Data for processing START

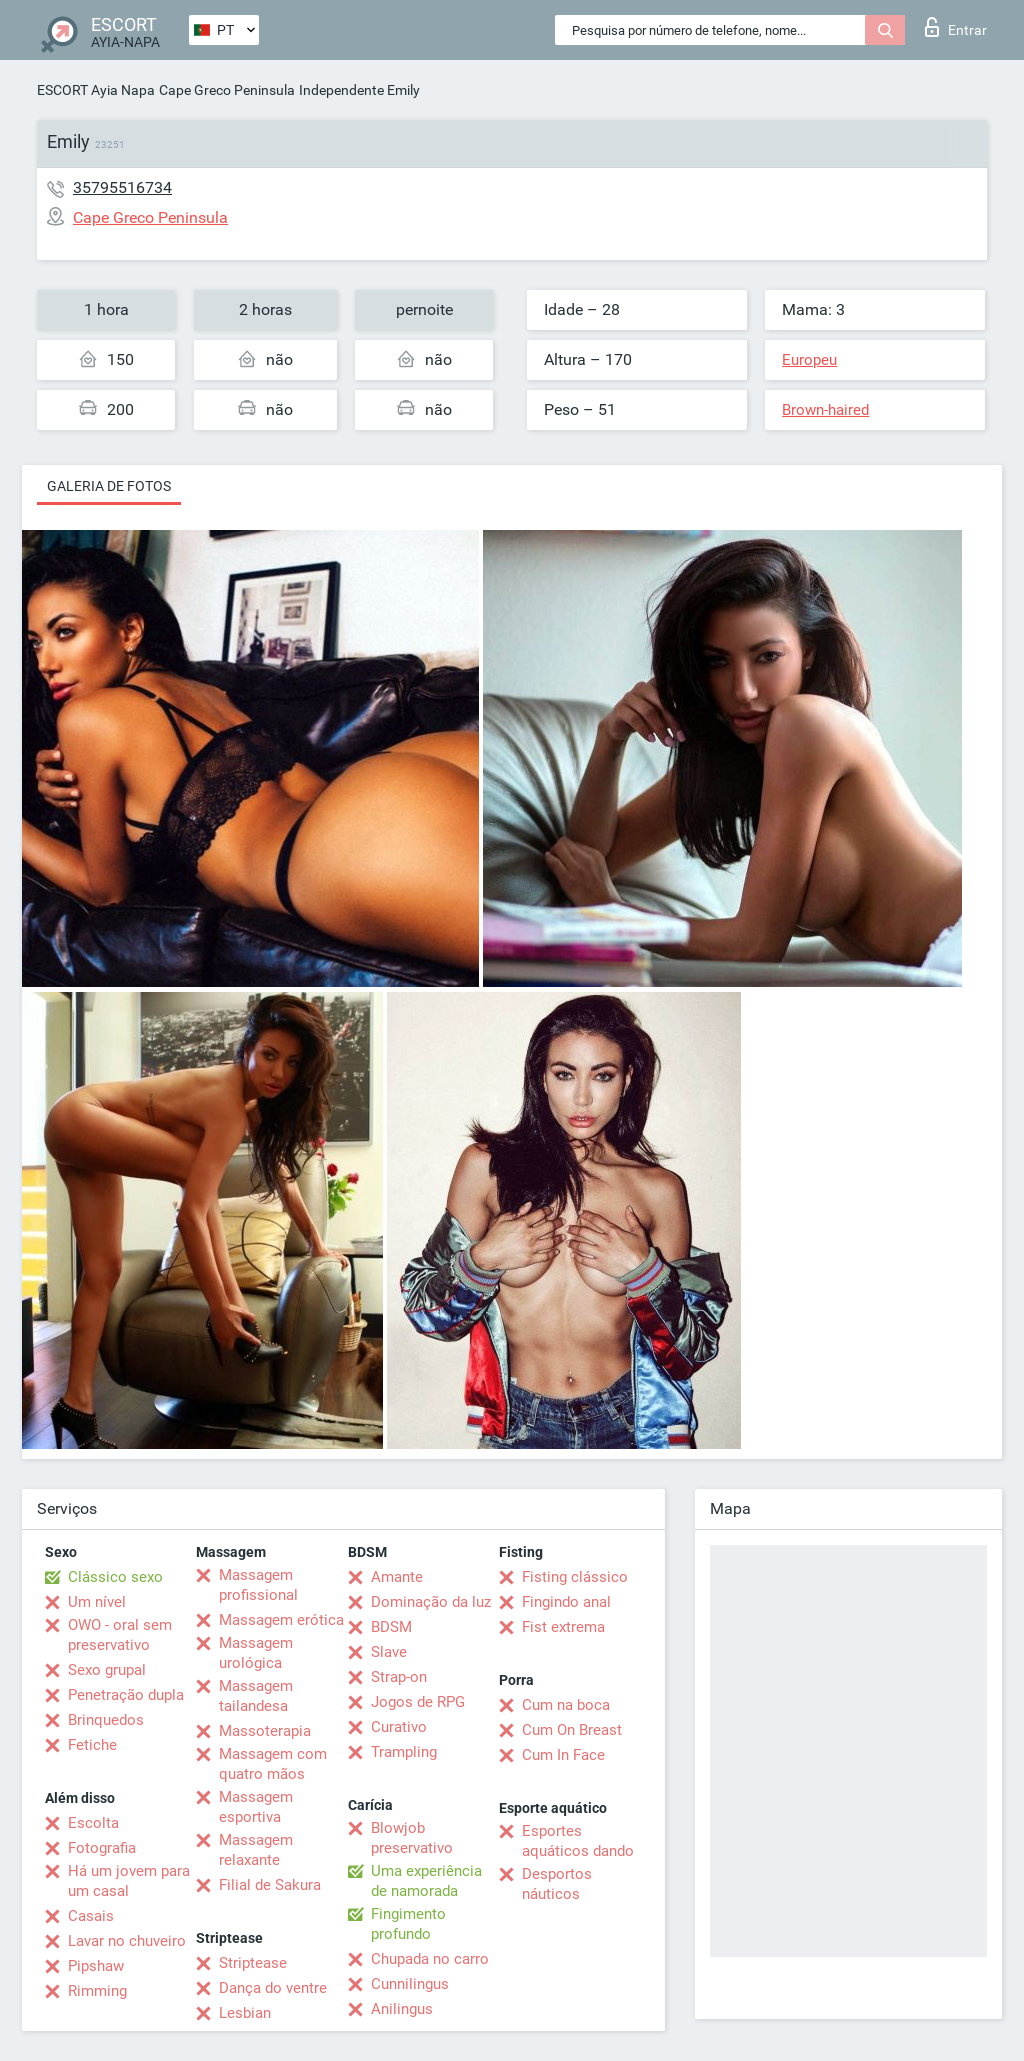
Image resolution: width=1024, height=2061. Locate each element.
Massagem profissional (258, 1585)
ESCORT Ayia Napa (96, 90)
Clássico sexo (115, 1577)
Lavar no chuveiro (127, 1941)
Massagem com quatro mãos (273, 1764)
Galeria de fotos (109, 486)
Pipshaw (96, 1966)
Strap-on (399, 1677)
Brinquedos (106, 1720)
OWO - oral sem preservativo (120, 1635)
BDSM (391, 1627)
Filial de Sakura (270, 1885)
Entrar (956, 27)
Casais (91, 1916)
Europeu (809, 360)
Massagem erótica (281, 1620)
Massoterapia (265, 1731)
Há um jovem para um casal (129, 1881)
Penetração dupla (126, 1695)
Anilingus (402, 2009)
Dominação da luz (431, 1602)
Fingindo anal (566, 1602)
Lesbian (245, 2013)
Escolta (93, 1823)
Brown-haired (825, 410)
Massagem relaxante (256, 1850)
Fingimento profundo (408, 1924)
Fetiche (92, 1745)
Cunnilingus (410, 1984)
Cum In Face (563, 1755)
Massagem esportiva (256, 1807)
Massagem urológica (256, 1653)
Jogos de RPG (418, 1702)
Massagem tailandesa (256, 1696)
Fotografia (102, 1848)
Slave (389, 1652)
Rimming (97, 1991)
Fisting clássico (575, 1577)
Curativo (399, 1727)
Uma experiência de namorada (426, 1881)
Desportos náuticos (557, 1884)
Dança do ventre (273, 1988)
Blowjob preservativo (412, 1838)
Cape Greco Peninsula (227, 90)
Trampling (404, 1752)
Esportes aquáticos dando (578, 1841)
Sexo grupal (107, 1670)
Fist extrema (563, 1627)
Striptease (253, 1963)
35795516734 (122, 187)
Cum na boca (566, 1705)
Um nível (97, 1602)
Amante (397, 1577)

Data for processing END
Data for processing START

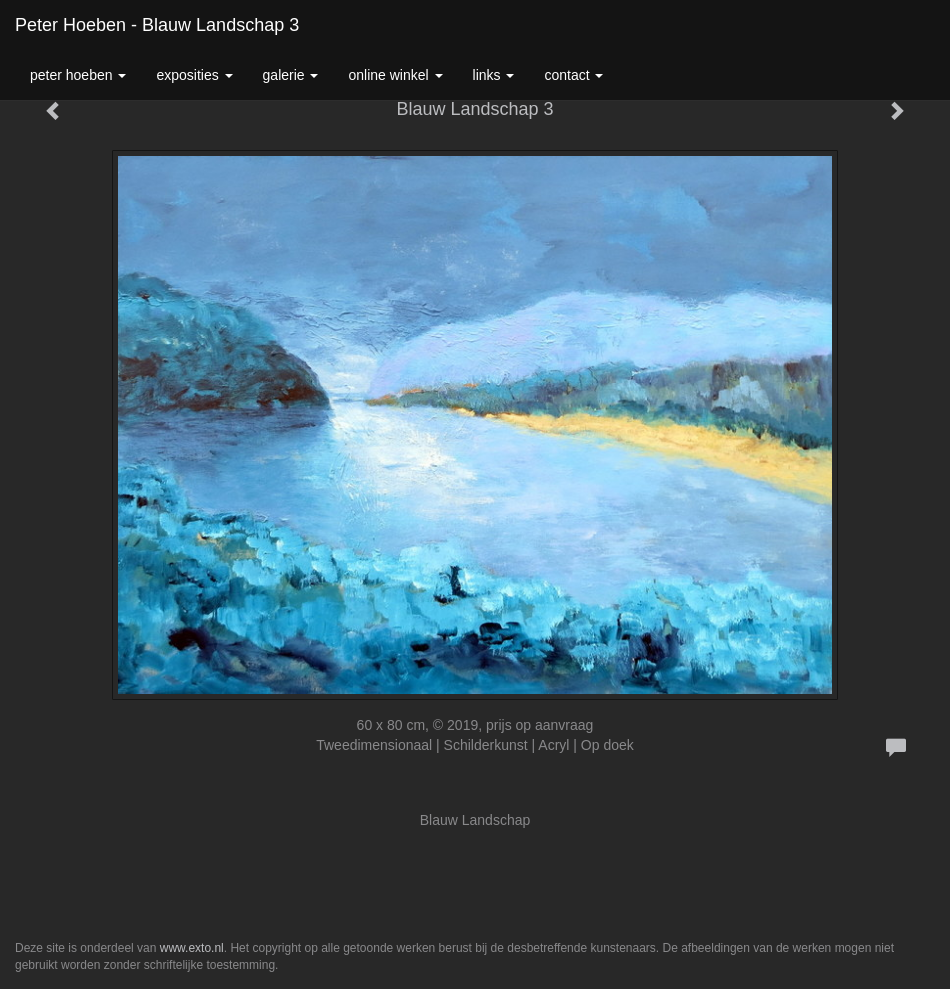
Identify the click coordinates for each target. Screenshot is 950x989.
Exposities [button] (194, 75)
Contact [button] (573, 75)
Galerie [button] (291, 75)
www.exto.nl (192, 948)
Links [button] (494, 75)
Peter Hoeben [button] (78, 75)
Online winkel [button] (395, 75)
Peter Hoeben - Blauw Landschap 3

Data for processing END
Data for processing START

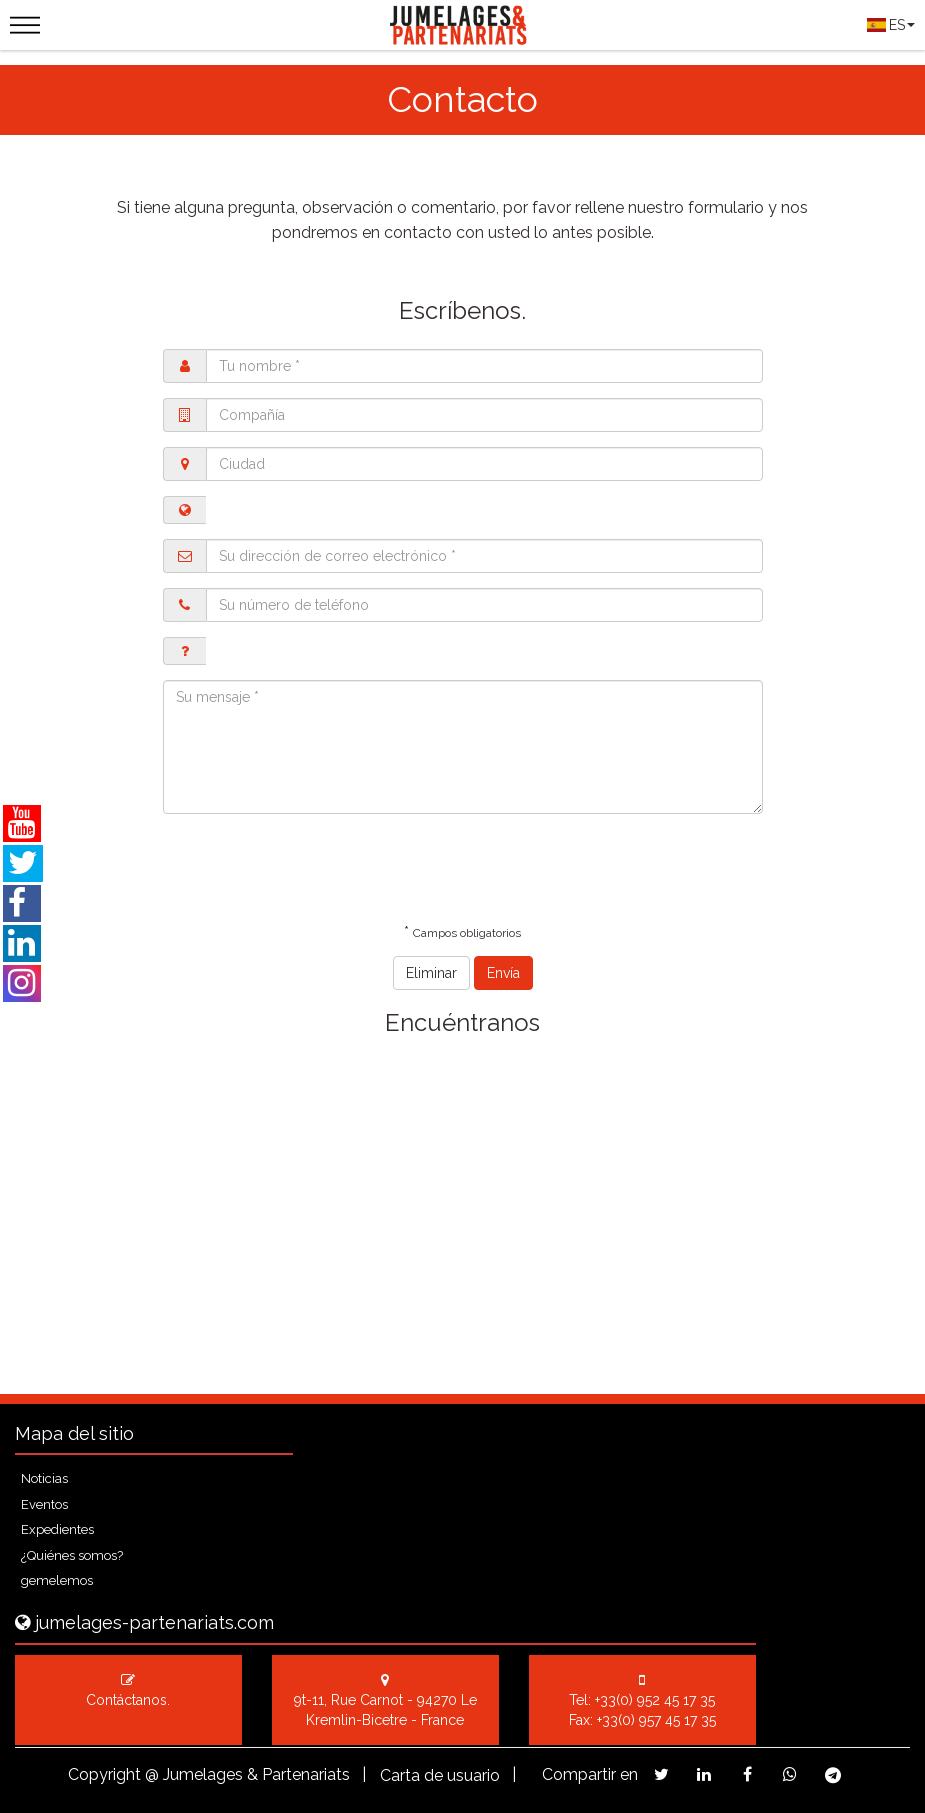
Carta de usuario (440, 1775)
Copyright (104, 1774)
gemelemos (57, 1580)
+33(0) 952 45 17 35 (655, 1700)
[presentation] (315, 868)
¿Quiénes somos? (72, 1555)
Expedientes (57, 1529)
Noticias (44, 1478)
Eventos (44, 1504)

Data for processing END

### What you will do:
Among the entries above, the line containing "Exposities [button] (194, 75)", the line containing "Peter Hoeben - Blauw Landschap 3", and all lines between them are to be restated word for word; nothing else belongs in the reply.

### Task response:
Exposities [button] (194, 75)
Contact [button] (573, 75)
Galerie [button] (291, 75)
www.exto.nl (192, 948)
Links [button] (494, 75)
Peter Hoeben [button] (78, 75)
Online winkel [button] (395, 75)
Peter Hoeben - Blauw Landschap 3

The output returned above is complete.